The Indian Copyright Act gives exclusive rights to the original author of work through section 14 including the right to develop it further, the right to make translations, the right of reproduction, the right of publication, communication to the public, etc. The Copyright Act also protects the adaptation of a musical work, which means that it protects any arrangement or transcription to a musical work. The ownership of the copyright in a given song or piece of music involves several aspects. For instance, the lyrics of the song can be protected as literary work and the owner of the copyright is the lyricist. The music of the song can be protected as a musical work and the owner of the copyright is the composer. An owner of a sound recording is accorded certain rights through section 14(e) of the Copyright Act. These include the right to make any other sound recording embodying it, the right to sell or give on hire, or offer for sale or hire, any copy of the sound recording (whether the same had been sold or hired in the past) and the right to communicate the sound recording to the public at large.

Consequently, the author is in complete control of the work and how it is produced or reproduced. The owner of copyright also has the right to assign the copyright of the work, to third party individuals. This gives the author the freedom to choose and assign the rights over his work in a manner which both parties may deem fit in the form of a licence agreement. As per section 30 of the Act, the author of the copyright may grant any interest in the rights over his work to another, via a valid licence agreement.
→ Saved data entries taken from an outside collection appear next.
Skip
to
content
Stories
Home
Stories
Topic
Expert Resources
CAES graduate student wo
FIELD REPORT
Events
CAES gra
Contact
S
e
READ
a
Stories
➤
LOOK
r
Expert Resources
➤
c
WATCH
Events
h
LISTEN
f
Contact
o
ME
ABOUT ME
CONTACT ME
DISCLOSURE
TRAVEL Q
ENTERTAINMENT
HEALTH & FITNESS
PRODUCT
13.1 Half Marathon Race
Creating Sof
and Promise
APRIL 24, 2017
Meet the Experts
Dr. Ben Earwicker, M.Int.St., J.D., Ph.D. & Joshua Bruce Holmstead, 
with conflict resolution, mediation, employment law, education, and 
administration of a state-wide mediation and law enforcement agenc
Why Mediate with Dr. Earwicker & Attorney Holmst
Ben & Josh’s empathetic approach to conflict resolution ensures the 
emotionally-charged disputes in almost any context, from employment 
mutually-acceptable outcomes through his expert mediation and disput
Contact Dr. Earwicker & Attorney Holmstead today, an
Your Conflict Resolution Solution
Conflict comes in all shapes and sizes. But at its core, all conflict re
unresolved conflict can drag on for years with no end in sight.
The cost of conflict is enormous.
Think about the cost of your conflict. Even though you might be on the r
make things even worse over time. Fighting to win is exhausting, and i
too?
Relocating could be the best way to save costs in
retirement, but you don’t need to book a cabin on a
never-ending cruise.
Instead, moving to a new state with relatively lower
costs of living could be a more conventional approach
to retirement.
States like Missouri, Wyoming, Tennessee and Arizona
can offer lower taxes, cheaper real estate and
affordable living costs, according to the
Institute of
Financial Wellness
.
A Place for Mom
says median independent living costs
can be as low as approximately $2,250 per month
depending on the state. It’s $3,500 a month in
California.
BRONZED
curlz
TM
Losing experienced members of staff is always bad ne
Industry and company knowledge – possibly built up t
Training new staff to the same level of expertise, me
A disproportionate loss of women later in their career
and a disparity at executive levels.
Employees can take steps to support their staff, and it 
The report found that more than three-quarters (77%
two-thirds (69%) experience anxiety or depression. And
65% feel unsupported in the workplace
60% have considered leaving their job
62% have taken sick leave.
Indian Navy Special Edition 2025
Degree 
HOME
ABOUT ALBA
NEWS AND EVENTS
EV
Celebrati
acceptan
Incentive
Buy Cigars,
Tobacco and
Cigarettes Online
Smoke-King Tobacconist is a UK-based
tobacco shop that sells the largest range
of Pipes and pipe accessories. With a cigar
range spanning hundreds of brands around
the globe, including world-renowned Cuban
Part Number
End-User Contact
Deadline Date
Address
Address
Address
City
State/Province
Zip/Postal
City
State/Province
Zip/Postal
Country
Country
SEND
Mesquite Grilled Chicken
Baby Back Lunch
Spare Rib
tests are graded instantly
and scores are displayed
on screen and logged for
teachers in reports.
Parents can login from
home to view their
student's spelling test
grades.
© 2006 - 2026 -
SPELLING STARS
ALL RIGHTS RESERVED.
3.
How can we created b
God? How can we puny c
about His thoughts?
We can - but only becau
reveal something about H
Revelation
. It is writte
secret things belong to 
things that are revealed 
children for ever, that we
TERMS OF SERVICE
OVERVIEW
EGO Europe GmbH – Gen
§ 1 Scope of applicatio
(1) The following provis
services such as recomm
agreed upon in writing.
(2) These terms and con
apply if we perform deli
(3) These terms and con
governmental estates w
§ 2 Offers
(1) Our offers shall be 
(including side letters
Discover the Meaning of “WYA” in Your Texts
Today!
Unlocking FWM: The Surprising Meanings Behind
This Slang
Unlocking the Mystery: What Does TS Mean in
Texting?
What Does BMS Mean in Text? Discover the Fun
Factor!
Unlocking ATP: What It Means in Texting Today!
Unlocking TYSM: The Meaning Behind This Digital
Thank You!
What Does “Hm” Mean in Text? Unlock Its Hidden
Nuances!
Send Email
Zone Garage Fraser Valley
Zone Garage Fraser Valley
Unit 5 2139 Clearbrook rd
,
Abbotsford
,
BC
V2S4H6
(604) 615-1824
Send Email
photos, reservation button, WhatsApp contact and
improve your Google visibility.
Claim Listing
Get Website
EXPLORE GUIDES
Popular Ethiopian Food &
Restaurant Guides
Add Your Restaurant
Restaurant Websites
It is evident that all rights are reserved to copyright owners, and all newly created rights belong to the copyright owners of the original works. Although the Copyright (Amendment) Act, 2012 expressly stipulates provisions applicable to cover versions, it does not broaden the same to “remixes.” Provision of section 31C of the Copyright (Amendment) Act, 2012, while specifically catering to cover versions of songs, does not contain a similar provision targeting remix versions of songs. At this point, it is unclear if the law recognizes remixes as cover versions under section 31C of the Act or not.

CONCLUSION

There exists a need of re-imagining copyright law to make it more relevant to our age of remixes. It is integral to consider virtual platforms similar to stage on which modern artists perform and regulate such performances accordingly. Remix is a distinct type of creation in the digital age, deserving the same protection as other types of works. Interestingly, in spite of the growing volume of lawsuits and threats, the number of independent artists publishing remixes has not diminished overall, but rather has been on the rise. Despite its unprecedented expansion, the legal status of remix remains uncertain. An offset of the regulated recognition to remixes is the plaguing issue of piracy which leads to losses suffered by the industry and defeats the very objective of copyrights, especially the time bound protection granted for 60 years. Strict regulations are required to be put in place to enable protection of rights accorded to the original author of work as well as allow innovation and creativity by providing adequate protection to adaptations including remixes.